Revenue was up 4% on a like-for-like basis, supported by higher average selling prices across all our businesses and volume growth in Containerboard and Industrial Bags. Input costs were higher than the comparable prior year period with the notable exception of paper for recycling costs, with average European benchmark prices down 27% and 30% on the comparable prior year period and the second half of 2017, respectively. While there remains uncertainty, caused mainly by Chinese import policies, we are seeing signs of stabilisation in European paper for recycling markets, with benchmark prices holding steady during the second quarter and July. Wood costs were generally higher in local currency terms in northern and central Europe during the first half of the year. Energy costs were higher than the comparable prior year period driven by increasing commodity input prices. Cash fixed costs were higher as a result of inflationary cost pressures across the Group and the impact of mill maintenance shuts. Depreciation and amortisation charges were marginally lower during the period.
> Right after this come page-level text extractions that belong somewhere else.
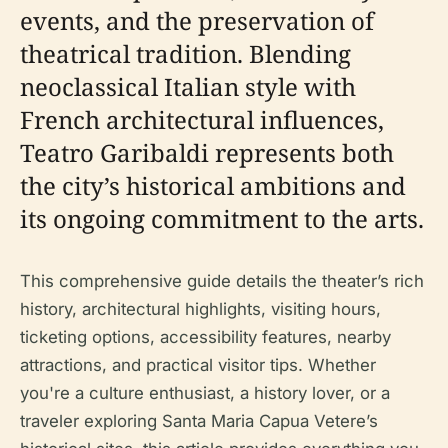
events, and the preservation of
theatrical tradition. Blending
neoclassical Italian style with
French architectural influences,
Teatro Garibaldi represents both
the city’s historical ambitions and
its ongoing commitment to the arts.
This comprehensive guide details the theater’s rich
history, architectural highlights, visiting hours,
ticketing options, accessibility features, nearby
attractions, and practical visitor tips. Whether
you're a culture enthusiast, a history lover, or a
traveler exploring Santa Maria Capua Vetere’s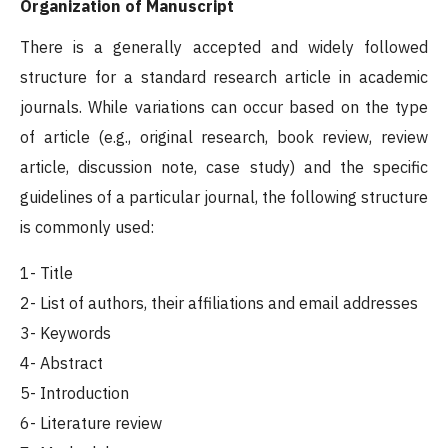
Organization of Manuscript
There is a generally accepted and widely followed
structure for a standard research article in academic
journals. While variations can occur based on the type
of article (e.g., original research, book review, review
article, discussion note, case study) and the specific
guidelines of a particular journal, the following structure
is commonly used:
1- Title
2- List of authors, their affiliations and email addresses
3- Keywords
4- Abstract
5- Introduction
6- Literature review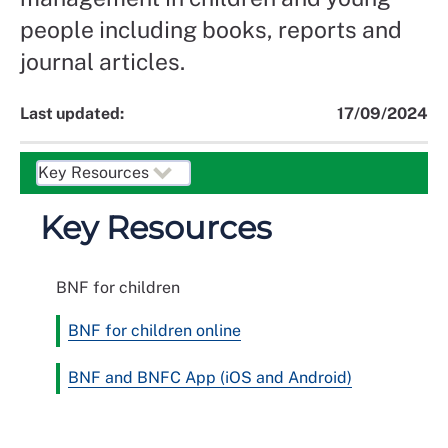
people including books, reports and
journal articles.
Last updated:
17/09/2024
Key Resources
BNF for children
BNF for children online
BNF and BNFC App (iOS and Android)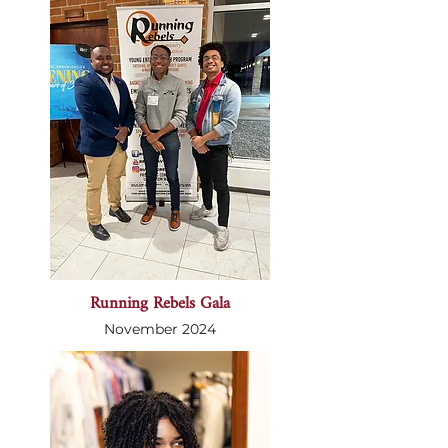
Running Rebels Gala
November 2024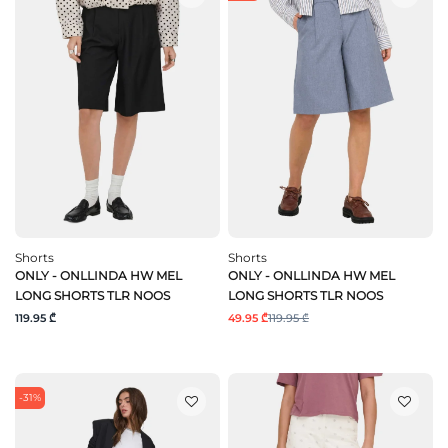
Shorts
Shorts
ONLY - ONLLINDA HW MEL
ONLY - ONLLINDA HW MEL
LONG SHORTS TLR NOOS
LONG SHORTS TLR NOOS
119.95 ₾
49.95 ₾
119.95 ₾
-31%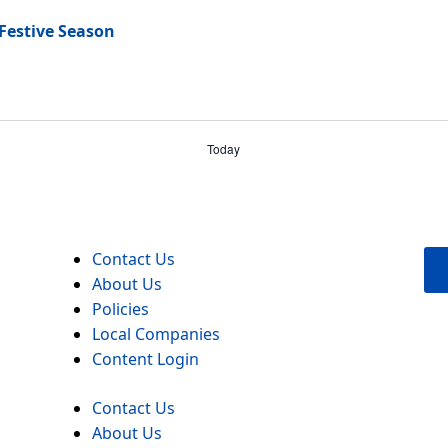
 Festive Season
Today
Contact Us
About Us
Policies
Local Companies
Content Login
Contact Us
About Us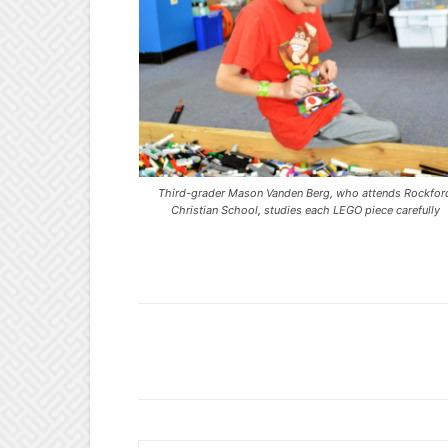
Third-grader Mason Vanden Berg, who attends Rockfor
Christian School, studies each LEGO piece carefully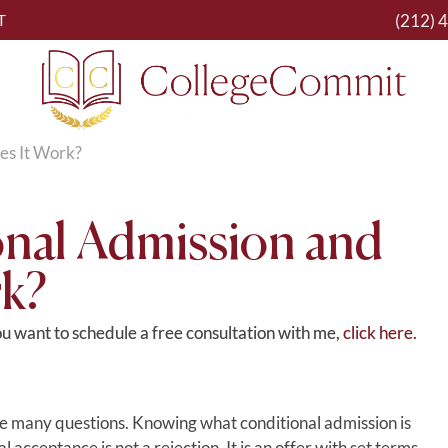
(212) 
T
es It Work?
onal Admission and
k?
you want to schedule a free consultation with me,
click here.
ise many questions. Knowing what conditional admission is
 acceptance is not a rejection. It is an offer with set terms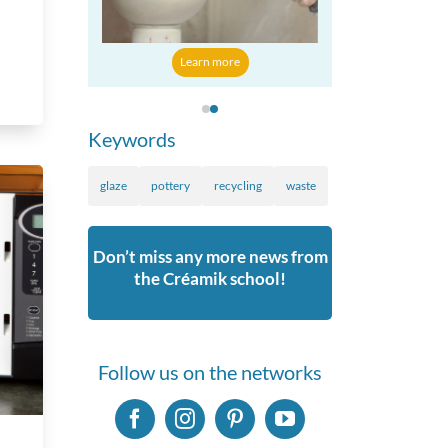
 more
Learn mo
Learn more
Keywords
glaze
pottery
recycling
waste
Don’t miss any more news from
the Créamik school!
Follow us on the networks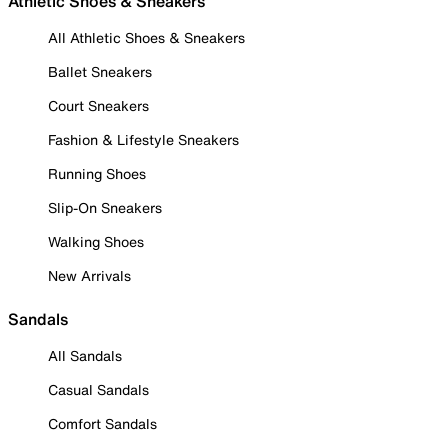
Athletic Shoes & Sneakers
All Athletic Shoes & Sneakers
Ballet Sneakers
Court Sneakers
Fashion & Lifestyle Sneakers
Running Shoes
Slip-On Sneakers
Walking Shoes
New Arrivals
Sandals
All Sandals
Casual Sandals
Comfort Sandals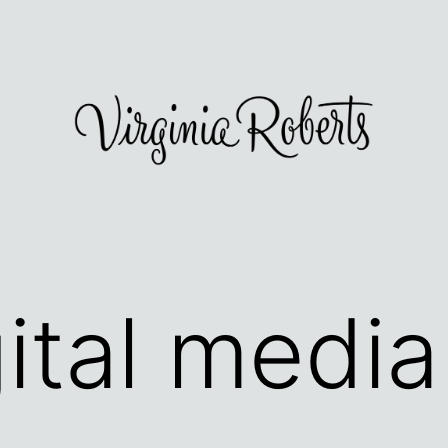
gital media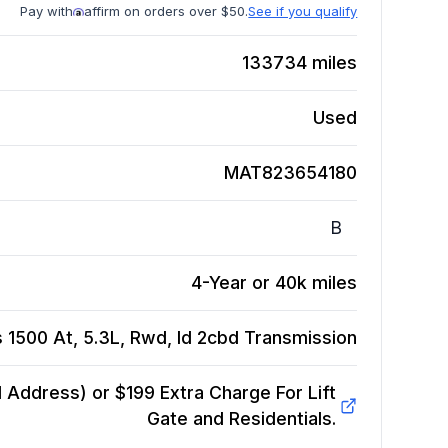
Pay with
affirm on orders over $50.
See if you qualify
133734
miles
Used
MAT823654180
B
4-Year or 40k miles
 1500 At, 5.3L, Rwd, Id 2cbd
Transmission
Address) or $199 Extra Charge For Lift
Gate and Residentials.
In June 2018, we completed the acquisition of Powerflute, an integrated pulp and paper mill in Kuopio (Finland) with an annual production capacity of 285,000 tonnes of high-performance semi-chemical fluting, for a total consideration of €363 million on a debt and cash-free basis. We are pleased with the progress made to date with the integration of this business, which further broadens our containerboard product portfolio and geographic reach.

In the first half of 2018, we completed a longer than anticipated annual maintenance shut at our Richards Bay mill, a maintenance shut at our Syktyvkar mill (Russia) and smaller shuts at some of our other mills. The balance of our maintenance shuts are scheduled for the second half of the year. Based on prevailing market prices, the full year impact on underlying EBITDA of the Group’s maintenance shuts is estimated at around €115 million (2017: €95 million) of which the first half effect was around €55 million (2017: €40 million).

Currency movements had a net negative impact on underlying EBITDA versus the comparable prior year period. The weaker US dollar had a net negative impact mainly on dollar denominated sales of a number of the Group’s globally traded products, while the weaker Russian rouble had a net negative impact on translation of the profits of the domestically focused Uncoated Fine Paper business.

Basic underlying earnings were up 26% to 89.2 euro cents per share, with strong improvement in underlying operating profit and lower net finance charges partly offset by an increase in the effective tax rate from 19% in the prior year period to 22% in the current period. After taking the effect of special items into account, basic earnings of 72.5 euro cents per share were up 1% on the comparable prior year period.

An interim dividend of 21.45 euro cents per share has been declared.